– Так и будешь стоять?

Я пошла за ней и подо мной ступеньки заскрипели громче – так, будто принимать меня не входило в их планы. Она протянула мне руку и я схватилась за нее, неудобно переплетя пальцы – видимо, где-то затесались лишние два. Когда я поднималась, ее рука в моей ощущалась чем-то вроде того же сюрреализма. Пока она здоровалась со стенами и перилами, поочередно прикладывая к ним руку, я заглянула внутрь. Внутри было темно и грязно – изуродовали все, до чего могли докоснуться – многие книги разворовали, а оставшиеся лежали ничком на полу – неприкрытые, раздетые до гола, совершенно беззащитные перед ветром, дождем и солнцем, они одним своим взглядом что-то переворачивали у меня внутри. Тогда я подумала, что это похоже на кладбище книг, кстати, кем-то когда-то любимых. Потом я подумала, что здесь могла жить чья-то человеческая история. В книгах были записаны воспоминания, а с течением времени их кто-то выкрадывал, вырывая по странице. Дверь выломали, а стеллажи опрокинули вместе с книгами, и те лежали, жалобно глядя на всякого, кто сюда приходил. Но в их глаза никто не заглядывал. В них не видели важности. Их не слушали. Книги кричали. Их пинали, рвали и топили в воде. А с ними пинали, рвали и топили чью-то память.
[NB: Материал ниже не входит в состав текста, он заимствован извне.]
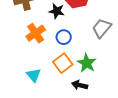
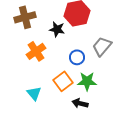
blue circle: (64, 37) -> (77, 57), moved
green star: (87, 63) -> (87, 81), turned -30

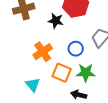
orange cross: (36, 51) -> (43, 52), moved
orange square: (63, 81) -> (62, 73), turned -30

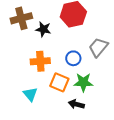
black star: (56, 21) -> (43, 29), moved
orange cross: (43, 52) -> (40, 61), turned 30

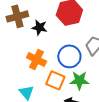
blue circle: (73, 58) -> (69, 56), size x1.5
orange cross: (40, 61) -> (36, 59), turned 30

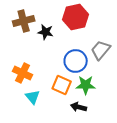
orange cross: (36, 59) -> (23, 73), moved

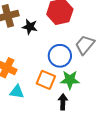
cyan triangle: (33, 97) -> (17, 92), turned -42
black arrow: (79, 107) -> (63, 102), turned 77

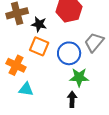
orange square: (46, 80) -> (39, 46), moved

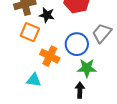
orange square: (39, 46) -> (30, 32), moved
orange cross: (16, 65) -> (50, 56), moved

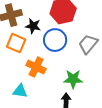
blue circle: (77, 44) -> (55, 40), moved

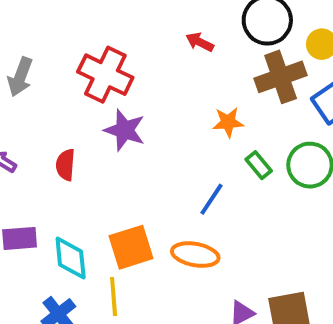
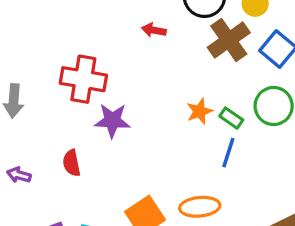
orange star: (228, 122) -> (199, 111), moved
blue line: (211, 199) -> (228, 153), moved

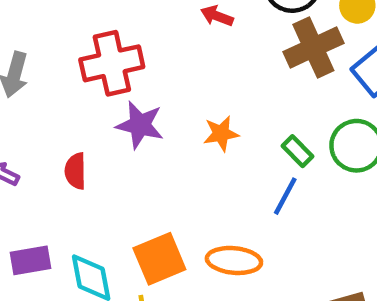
red cross: (83, 79) -> (112, 63), turned -33
orange star: (199, 111) -> (221, 134), moved

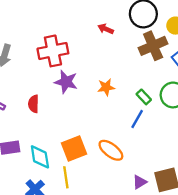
orange ellipse: (234, 260) -> (111, 150), turned 30

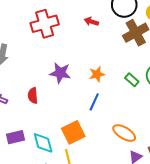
red cross: (53, 51) -> (45, 24), moved
blue line: (137, 119) -> (94, 102), moved
orange ellipse: (111, 150) -> (124, 133), moved

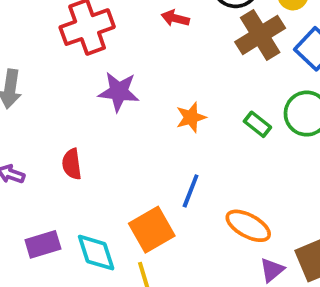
purple star: (60, 73) -> (119, 92), moved
blue line: (94, 102) -> (191, 191), moved

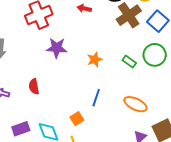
orange ellipse: (248, 226) -> (135, 104), moved
orange square: (152, 230) -> (77, 119), size x0.6

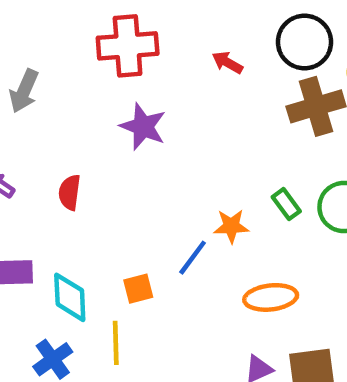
orange star: (95, 60) -> (231, 226), moved
orange ellipse: (135, 104) -> (271, 297), turned -50

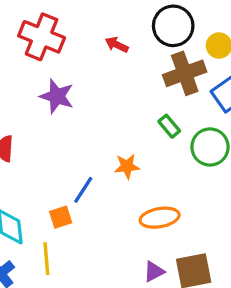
red cross: (128, 46) -> (42, 37), turned 30
green rectangle: (286, 204) -> (169, 126), moved
blue line: (193, 258) -> (83, 190), moved

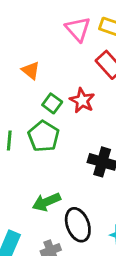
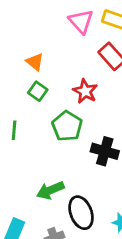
green square: (52, 103) -> (38, 91), moved
green pentagon: (44, 136) -> (67, 126), moved

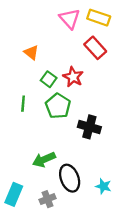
green square: (38, 91) -> (49, 79), moved
green line: (14, 130) -> (23, 104), moved

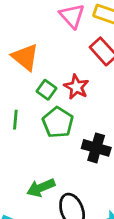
orange triangle: (31, 52) -> (25, 57), size x1.5

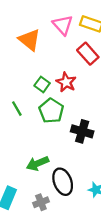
orange triangle: (25, 57) -> (30, 40), moved
green line: (15, 120) -> (17, 109), turned -35

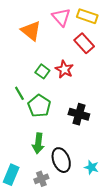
green pentagon: (51, 111) -> (39, 106), moved
green arrow: (38, 163) -> (38, 143), turned -60

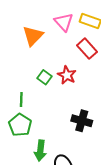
orange triangle: (31, 31) -> (33, 36), turned 35
green line: (19, 93) -> (21, 100), turned 32
green pentagon: (39, 106) -> (20, 125), moved

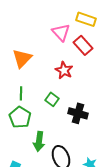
pink triangle: (64, 22) -> (61, 32), moved
orange triangle: (33, 36) -> (22, 58), moved
green square: (45, 77) -> (52, 99), moved

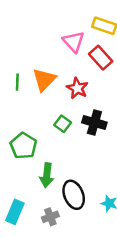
orange triangle: (22, 58) -> (44, 80), moved
green line: (21, 93) -> (17, 82), moved
black cross: (78, 113) -> (94, 123), moved

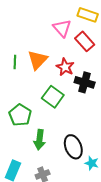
black cross: (94, 123) -> (85, 82), moved
green square: (63, 124) -> (53, 97), size x1.5
black ellipse: (74, 195) -> (73, 147), moved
– Я ходила сюда с дедом. На этой лестнице я впервые сломала себе ключицу.

– А что, ты ее потом еще раз ломала?

– Да нет, я про переломы вообще.

Я смотрела туда. Я смотрела на трупы. А трупы ведь надо хоронить, да?

– Здесь он брал книги по овцеводству. Чтобы на всякий случай – вдруг соберется начать новую жизнь.

– И что, правда начал?

– Да нет. И все мы так думаем, мол, когда-то, или вот куплю и пусть полежит до лучших времен. До каких? Жизни и так мало бывает, понимаешь? Одной. Что уж о лучших временах говорить.

Она пошла внутрь и потянула меня с собой за руку – наверное, правда забыла, что моя рука осталась в ее руке. Наши руки уже давно вспотели и я бы с радостью вытерла свою об футболку, но для этого пришлось бы их расцепить. На полу было разбросано стекло, а под ним, наверное, и гвозди. Я все боялась, как бы она не поранилась, но она, скорее всего, об этом даже не думала – шла себе и шла по этому храму чьей-то былой памяти. А все потому, что имела право. Все потому, что кусок ее памяти тоже прятался где-то здесь, и было бы здорово, если бы она отыскала его целиком, а не обглоданным крысами или типа того.

– До тех времен дедушка не дожил. Да и вряд ли они его ждали. Вряд ли они ждут хоть кого-то.

– Наверное.

– Лучше не ждать их вообще, а делать их своей реальностью. Мой дедушка фигни не посоветует. Поняла?

– Я наступила на что-то мягкое.

– Мышь, наверное.

– Главное, чтобы не дохлые кошки.

– Главное не смотреть под ноги.

Я почувствовала, как судорога напала на меня вновь. Я покрепче сжала ее руку, и она удивленно на меня оглянулась – похоже, все-таки забыла. Некоторые стеллажи стояли нетронутыми, и как бы следили за нами – вдруг тоже ломать пришли? – но, увы, они бы с места так и не сдвинулись, даже если и да. В своей неизбежной неподвижности у них получалось только молчать и смотреть. Мне вдруг захотелось приезжать сюда хотя бы пару раз в неделю, обнимать их и рассказывать им истории из детства, чтобы им хотя бы иногда не было грустно и одиноко. Я бы справилась? Точно-точно? Клянусь, один стеллаж тихонечко скрипнул – это было «да»? Стеллажи стояли по обе стороны от входа. Посередине усеянный штукатуркой проход. На стене окно, теперь заколочено. Сквозь него было видно сияющую листву и кусочки неба. Предзакатный оранжевый свет капал в щели между досок, высвечивая летящие пылинки, фрагменты деревянного пола и книг, лежащих на нем обложками вверх. Может быть, небо пыталось прочитать заголовки? Я сказала об этом ей. Она фыркнула, но остановилась, и мы остались стоять так какое-то время – в этом свете и в этой оранжевой пыли, летящей незнамо откуда, покуда она не подорвалась и не потащила меня к левым стеллажам, между которых не проникал свет и взгляды других стеллажей, подозрительно нас осматривающих.